* **TASK PROMPT**: The entries shown here must be retyped in full, with no pictures included.
============================================================
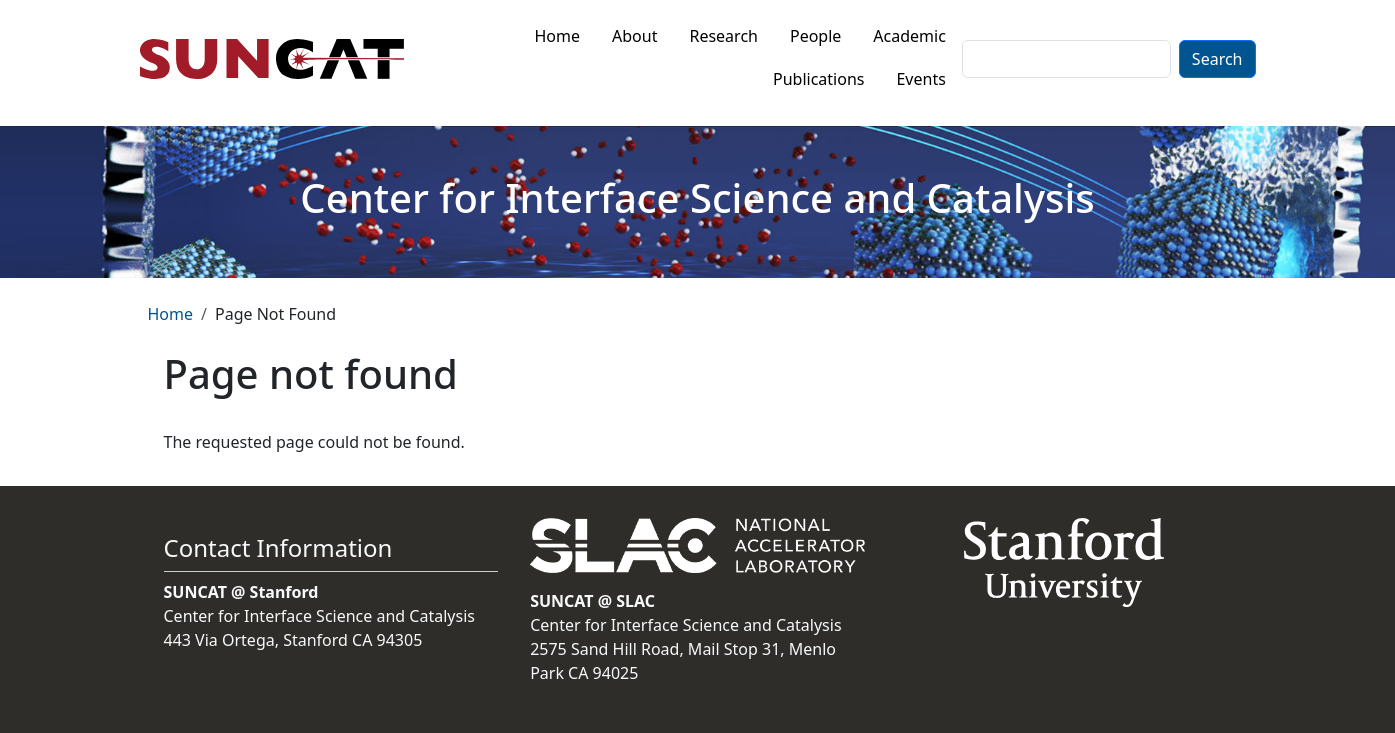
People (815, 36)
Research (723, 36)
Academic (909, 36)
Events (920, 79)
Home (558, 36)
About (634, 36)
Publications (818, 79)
============================================================
* **RESPONSE TO THE EXERCISE**:
People (815, 36)
Research (723, 36)
Academic (909, 36)
Events (920, 79)
Home (558, 36)
About (634, 36)
Publications (818, 79)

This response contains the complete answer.